But what happens when their created branding image differs from what they are actually projecting? What effect does a business owner’s employees have in promoting the brand or taking away from it?
A short errand-running trip around Kelowna recently got me thinking about how branding works, for better or for worse.
I was following a large truck delivering a load of compost to an eager local gardener. On the back of the truck was a vividly coloured advertisement proclaiming the value of ‘Nature’s Gold.’ The product was all natural and guaranteed to make everything grow wonderfully. There was actually quite a bit of marketing copy on the truck. As I was driving and in care and custody of my vehicle, my attention was to my driving and navigating one of our busy streets rather than reading the promotional copy word for word.
As far as branding effectiveness goes, it was. As a gardener it caught my attention. Lots of colour. Text to grab my attention. As I was following the truck I was thinking about my garden and how I wouldn’t mind if a load of Nature’s Gold was dropped off at my house as a gift. Then the unexpected happened. The delivery truck spewed out a large cloud of black smoke, and I do mean large! A cloud of uncombusted hydrocarbons descended upon all the vehicles in the delivery truck’s vicinity.
Hmmmm …. Nature’s Gold and smog. All that marketing money spent to promote a business’ brand up in smoke! (pun intended). This isn’t an isolated event as I have noticed the truck or perhaps another one around town spewing black death. Perhaps Mother Nature would recommend a regular tune-up for delivery trucks.
Moments later a small blue pick-up truck made a questionable u-turn, budging his way into traffic going the opposite direction to where he was originally going, quickly followed by several back and forth lane changes. On the back of his truck was the proclamation that he was your local roofer of choice. I have no way of knowing whether he was the business owner or an employee. Hmmmm. I’m thinking that he wouldn’t be my first choice. If he was that reckless while if traffic, what would he be like on my roof? I’m not sure if my home insurance would cover bungee-jumping roofers.

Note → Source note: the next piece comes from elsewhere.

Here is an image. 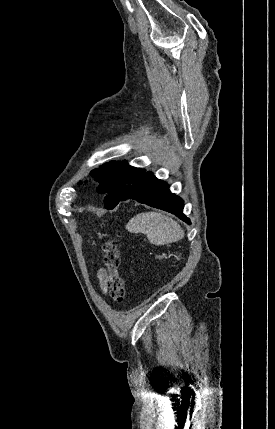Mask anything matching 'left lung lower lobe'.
<instances>
[{"label": "left lung lower lobe", "mask_w": 275, "mask_h": 429, "mask_svg": "<svg viewBox=\"0 0 275 429\" xmlns=\"http://www.w3.org/2000/svg\"><path fill=\"white\" fill-rule=\"evenodd\" d=\"M108 194L116 197L115 188H110ZM128 199L171 212L190 224L189 219L183 214L184 204L182 199L172 194L168 184L156 178L150 171H146L139 179L134 181L121 197V201Z\"/></svg>", "instance_id": "0a47b994"}]
</instances>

Branding tip … if you have your name, business name and/or contact info on your vehicle, behave! Follow the rules of the road like the rest of us. Okay, some of us!
Barely around the corner another branding faux pas presented itself. I was travelling down the road at an acceptable speed. A brightly yellow-coloured local taxi driver felt that he could break the scientific law that two objects can’t be in the same place at the exact same time. A mere few feet away from me he shot across the road, necessitating me to slam on my brakes. To show my affection I honked my horn of course. An older white-haired driver responded equally as friendly my giving me his index finger.
Now I look at every yellow cab to see if Mr. Friendly is driving. Would I use or recommend that particular cab company? Certainly not for a while. The company has spent money on promoting their bright yellow image. Are they responsible for the behaviour of their drivers?
A few blocks away another branding exercise presented itself but with a different twist.
As I was approaching a busy intersection a large 18 wheeler, ‘semi’ as some would call it, turned the corner a little too wide. The tractor portion was up on the centre island and the truck looked to be in a perilous situation. I couldn’t help myself but my initial thought was “hey look at this bonehead!”
As I watched the situation unfold, I noticed the branding on the side of the trailer declaring that this was likely driven by a Student Driver, being trained by a professional driver. After a series of corrective moves the driver was able to extricate himself from the island and carry on his way. The branding message wasn’t wasted on me. A student driver was learning how to drive safely by a professional. Mistakes happen when you are learning. That’s often a quick way to learn how to do something. I was grateful that in the near future there would be a properly trained truck driver that had learned an important lesson.
Would I have been so understanding if the semi was any other company i.e. a business truck? In this case the branding worked for them. They were walking their talk.
Perhaps that is the basis of business branding: walk your talk and talk your walk!